Dabei finde ich, kann ein zarter Flaum, vom Gegenlicht untergehender Sonne angeleuchtet, ungemein erotisierend wirken. Als Ausgleich dafür, brauchen sich nun seit geraumer Zeit die Grünen nicht mehr dafür schämen, schwere Waffen zu exportieren oder Frackinggas aus den USA zu importieren. Wer die Macht hat, macht die Moral.

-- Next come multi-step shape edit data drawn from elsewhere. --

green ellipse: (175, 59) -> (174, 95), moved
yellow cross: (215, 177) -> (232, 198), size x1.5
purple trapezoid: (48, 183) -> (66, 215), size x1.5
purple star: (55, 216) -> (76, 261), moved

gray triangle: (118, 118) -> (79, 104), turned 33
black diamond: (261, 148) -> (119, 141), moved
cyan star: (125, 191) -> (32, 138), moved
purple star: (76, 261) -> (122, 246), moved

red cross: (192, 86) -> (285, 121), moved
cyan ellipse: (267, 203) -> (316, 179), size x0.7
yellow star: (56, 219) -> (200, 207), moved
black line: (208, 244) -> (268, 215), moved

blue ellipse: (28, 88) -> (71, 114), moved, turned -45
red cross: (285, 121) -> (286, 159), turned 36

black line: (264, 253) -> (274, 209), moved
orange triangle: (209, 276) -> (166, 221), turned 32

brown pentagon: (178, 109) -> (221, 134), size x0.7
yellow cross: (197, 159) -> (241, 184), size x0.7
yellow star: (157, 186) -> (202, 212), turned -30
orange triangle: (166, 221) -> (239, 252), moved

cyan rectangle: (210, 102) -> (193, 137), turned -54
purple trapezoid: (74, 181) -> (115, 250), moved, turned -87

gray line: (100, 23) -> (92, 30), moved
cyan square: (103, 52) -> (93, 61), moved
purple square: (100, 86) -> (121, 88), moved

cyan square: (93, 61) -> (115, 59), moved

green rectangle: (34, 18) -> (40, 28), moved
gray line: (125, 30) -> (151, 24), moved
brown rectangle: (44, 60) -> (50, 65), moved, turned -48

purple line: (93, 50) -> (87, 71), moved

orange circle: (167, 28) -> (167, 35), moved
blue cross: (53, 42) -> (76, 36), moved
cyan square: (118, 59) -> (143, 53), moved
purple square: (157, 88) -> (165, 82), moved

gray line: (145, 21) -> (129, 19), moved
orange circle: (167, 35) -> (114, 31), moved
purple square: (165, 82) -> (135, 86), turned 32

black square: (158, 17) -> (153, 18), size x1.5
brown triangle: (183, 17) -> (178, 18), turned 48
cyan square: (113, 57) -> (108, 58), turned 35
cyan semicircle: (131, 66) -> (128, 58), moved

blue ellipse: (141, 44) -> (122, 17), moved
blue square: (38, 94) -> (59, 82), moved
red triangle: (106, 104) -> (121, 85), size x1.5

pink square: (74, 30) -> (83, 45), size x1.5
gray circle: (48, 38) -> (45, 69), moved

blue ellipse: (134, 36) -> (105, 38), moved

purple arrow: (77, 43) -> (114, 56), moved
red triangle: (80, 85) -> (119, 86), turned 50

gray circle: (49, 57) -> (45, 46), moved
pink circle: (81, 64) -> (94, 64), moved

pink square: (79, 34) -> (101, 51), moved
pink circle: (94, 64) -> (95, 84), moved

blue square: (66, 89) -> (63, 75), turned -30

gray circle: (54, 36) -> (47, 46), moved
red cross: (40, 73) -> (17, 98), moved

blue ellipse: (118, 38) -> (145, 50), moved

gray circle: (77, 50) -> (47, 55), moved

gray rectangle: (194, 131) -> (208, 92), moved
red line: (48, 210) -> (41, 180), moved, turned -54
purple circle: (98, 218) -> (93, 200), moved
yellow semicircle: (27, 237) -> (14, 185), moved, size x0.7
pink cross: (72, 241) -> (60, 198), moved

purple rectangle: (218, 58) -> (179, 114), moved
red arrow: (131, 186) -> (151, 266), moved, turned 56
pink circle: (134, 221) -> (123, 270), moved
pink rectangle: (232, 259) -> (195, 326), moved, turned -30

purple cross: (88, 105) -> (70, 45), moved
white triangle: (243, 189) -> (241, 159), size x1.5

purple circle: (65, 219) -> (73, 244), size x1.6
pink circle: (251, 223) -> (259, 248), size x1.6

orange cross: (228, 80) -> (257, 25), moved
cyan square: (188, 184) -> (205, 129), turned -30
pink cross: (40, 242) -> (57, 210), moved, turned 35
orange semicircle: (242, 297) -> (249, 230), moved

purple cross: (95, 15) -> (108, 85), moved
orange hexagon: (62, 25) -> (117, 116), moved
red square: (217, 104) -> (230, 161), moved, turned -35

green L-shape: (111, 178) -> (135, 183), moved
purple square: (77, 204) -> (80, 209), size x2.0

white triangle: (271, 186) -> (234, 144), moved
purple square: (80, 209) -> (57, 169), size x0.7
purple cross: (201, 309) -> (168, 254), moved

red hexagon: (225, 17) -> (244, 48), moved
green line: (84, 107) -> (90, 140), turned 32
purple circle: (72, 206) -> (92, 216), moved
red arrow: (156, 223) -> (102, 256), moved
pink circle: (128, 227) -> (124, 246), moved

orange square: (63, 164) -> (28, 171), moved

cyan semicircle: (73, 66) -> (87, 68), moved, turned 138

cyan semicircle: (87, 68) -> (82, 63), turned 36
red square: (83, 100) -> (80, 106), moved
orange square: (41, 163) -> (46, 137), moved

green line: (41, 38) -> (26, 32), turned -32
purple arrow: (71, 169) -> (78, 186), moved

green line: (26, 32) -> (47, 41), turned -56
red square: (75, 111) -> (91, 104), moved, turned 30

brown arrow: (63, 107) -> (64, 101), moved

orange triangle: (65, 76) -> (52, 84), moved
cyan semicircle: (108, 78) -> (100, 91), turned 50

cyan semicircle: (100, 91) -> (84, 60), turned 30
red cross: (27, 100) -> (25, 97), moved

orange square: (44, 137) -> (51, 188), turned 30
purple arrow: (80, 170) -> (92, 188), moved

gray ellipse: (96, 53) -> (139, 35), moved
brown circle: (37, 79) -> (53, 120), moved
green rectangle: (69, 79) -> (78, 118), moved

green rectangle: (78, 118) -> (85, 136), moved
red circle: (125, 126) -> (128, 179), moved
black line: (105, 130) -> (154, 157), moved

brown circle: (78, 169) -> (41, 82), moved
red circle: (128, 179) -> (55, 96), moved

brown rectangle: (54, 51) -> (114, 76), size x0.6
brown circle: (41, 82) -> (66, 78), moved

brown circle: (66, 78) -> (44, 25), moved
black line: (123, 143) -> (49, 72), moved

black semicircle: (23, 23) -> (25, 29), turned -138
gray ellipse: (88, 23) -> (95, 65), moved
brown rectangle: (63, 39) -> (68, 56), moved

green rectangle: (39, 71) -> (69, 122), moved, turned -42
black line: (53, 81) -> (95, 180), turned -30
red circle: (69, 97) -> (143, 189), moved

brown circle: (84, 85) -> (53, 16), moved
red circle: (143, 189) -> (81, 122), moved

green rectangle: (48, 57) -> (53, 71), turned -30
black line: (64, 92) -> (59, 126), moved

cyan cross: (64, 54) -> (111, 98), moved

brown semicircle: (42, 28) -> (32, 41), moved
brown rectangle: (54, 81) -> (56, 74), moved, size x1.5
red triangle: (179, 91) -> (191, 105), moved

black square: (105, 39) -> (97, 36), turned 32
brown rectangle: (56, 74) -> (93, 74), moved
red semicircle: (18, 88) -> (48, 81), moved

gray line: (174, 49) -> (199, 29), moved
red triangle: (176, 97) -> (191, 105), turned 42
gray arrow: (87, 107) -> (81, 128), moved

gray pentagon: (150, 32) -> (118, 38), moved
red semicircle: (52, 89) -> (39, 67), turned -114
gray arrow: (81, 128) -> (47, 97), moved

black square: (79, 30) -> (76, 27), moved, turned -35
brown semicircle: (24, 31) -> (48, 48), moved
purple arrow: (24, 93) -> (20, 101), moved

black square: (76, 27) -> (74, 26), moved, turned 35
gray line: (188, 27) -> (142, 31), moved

Danke. Insgesamt ein sehr wertvoller Beitrag. Bei Viktor Frankl habe ich mal gelesen, dass der Mensch sich nicht vor sich selbst verantworten kann, sondern immer nur vor anderen, weil Verantwortung bedeutet: eine Antwort an jemanden zu richten. Ich denke, dass man selbst den Anderen als Beispielhaftigkeit dienen kann -- es gibt so etwas wie eine Beziehung zu sich selbst - im kierkegaardschen Sinne (das Selbst ist ein Selbst, dass sich zu sich selbst verhält ...) und es gibt auch das Selbstgespräch als Möglichkeit zur Selbstreflexion -- Sprache richtet sich immer an etwas und letzten Endes richtet es sich an ein Außer-Ich, vielleicht an eine höhere Instanz, wenn man es so nennen mag.

Und ja, jemand der es nicht mehr nötig hat zu moralisieren, ist befreiter und gelassener, als der der zwanghaft versucht einem Soll zu entsprechen, welches ihn möglicherweise noch mehr von ihm selbst entfernt.